-- GOAL OF THE EXERCISE --
Of all the lines below, output only those starting at the one with "In outdoor areas, especially in areas without" and ending at the one with "arrangement is designed to be extremely user", both ends included, exactly as written.

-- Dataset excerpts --
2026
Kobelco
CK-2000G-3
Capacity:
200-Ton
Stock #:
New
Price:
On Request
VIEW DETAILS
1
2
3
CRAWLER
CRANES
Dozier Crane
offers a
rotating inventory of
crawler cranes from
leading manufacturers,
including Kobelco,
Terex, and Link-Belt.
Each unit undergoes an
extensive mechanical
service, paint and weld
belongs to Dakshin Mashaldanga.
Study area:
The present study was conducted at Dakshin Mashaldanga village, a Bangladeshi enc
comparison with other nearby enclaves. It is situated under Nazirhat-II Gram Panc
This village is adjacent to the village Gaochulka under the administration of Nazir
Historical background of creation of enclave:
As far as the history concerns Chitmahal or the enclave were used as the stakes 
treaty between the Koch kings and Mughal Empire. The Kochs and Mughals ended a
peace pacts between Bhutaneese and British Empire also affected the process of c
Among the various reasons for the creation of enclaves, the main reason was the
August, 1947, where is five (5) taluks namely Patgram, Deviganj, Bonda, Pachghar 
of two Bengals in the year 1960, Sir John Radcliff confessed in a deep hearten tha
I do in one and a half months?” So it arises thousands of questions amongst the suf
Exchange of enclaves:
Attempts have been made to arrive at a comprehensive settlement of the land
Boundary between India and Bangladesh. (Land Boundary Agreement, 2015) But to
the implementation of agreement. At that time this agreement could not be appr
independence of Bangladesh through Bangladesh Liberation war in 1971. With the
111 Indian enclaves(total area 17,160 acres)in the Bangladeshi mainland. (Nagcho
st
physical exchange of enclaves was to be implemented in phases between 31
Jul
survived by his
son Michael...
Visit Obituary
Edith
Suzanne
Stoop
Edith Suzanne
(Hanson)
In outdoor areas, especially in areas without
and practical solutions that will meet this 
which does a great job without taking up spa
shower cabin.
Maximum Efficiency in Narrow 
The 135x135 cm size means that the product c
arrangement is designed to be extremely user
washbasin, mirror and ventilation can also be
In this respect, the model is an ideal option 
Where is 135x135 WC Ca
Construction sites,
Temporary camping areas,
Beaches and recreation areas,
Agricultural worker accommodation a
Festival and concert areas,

---

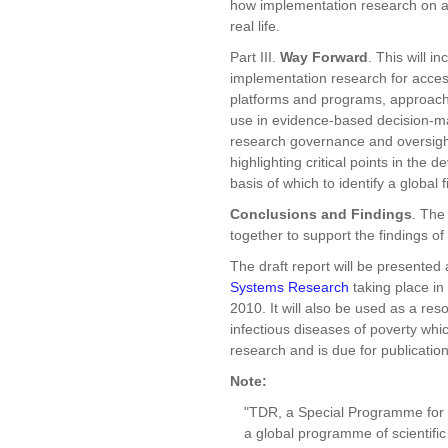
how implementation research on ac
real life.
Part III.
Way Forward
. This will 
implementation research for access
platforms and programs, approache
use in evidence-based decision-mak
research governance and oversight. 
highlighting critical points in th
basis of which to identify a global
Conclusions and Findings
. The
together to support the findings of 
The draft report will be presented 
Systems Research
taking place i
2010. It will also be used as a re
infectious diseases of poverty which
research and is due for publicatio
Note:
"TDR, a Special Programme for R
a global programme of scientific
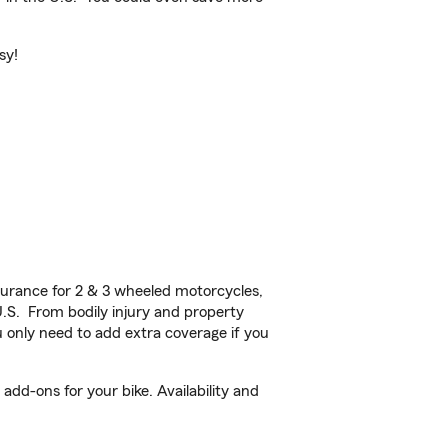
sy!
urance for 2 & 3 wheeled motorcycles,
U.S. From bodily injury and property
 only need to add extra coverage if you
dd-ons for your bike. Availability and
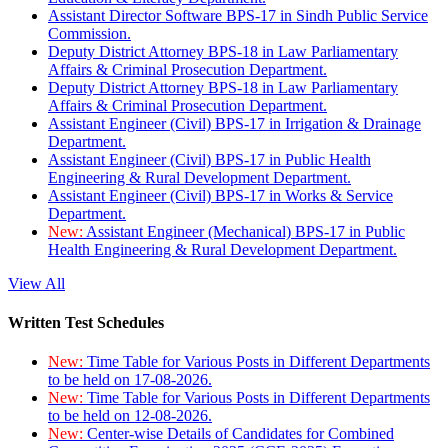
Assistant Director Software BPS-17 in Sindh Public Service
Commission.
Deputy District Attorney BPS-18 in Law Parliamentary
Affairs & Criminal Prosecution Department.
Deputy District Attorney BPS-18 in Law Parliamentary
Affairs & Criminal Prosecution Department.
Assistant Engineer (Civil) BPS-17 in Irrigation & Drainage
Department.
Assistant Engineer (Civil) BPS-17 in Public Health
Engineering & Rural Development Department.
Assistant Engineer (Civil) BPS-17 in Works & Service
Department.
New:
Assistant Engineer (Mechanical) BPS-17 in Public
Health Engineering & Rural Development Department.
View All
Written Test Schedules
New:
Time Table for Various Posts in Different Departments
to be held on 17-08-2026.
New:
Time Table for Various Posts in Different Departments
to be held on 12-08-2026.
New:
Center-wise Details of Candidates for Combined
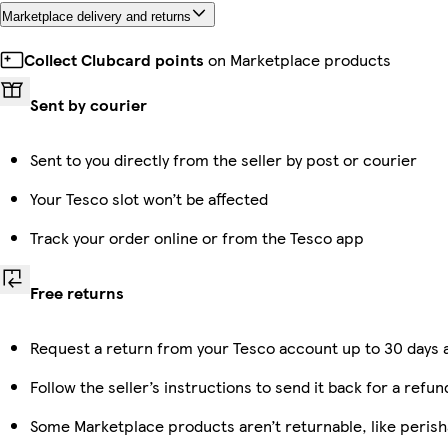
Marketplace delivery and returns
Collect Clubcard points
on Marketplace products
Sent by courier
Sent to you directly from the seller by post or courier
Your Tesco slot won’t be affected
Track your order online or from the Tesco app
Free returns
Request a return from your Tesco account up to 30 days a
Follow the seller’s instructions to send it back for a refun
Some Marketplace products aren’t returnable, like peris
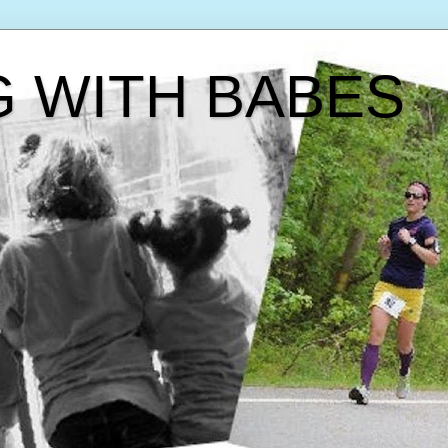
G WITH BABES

-- TASK RESPONSE --
In outdoor areas, especially in areas without
and practical solutions that will meet this 
which does a great job without taking up spa
shower cabin.
Maximum Efficiency in Narrow 
The 135x135 cm size means that the product c
arrangement is designed to be extremely user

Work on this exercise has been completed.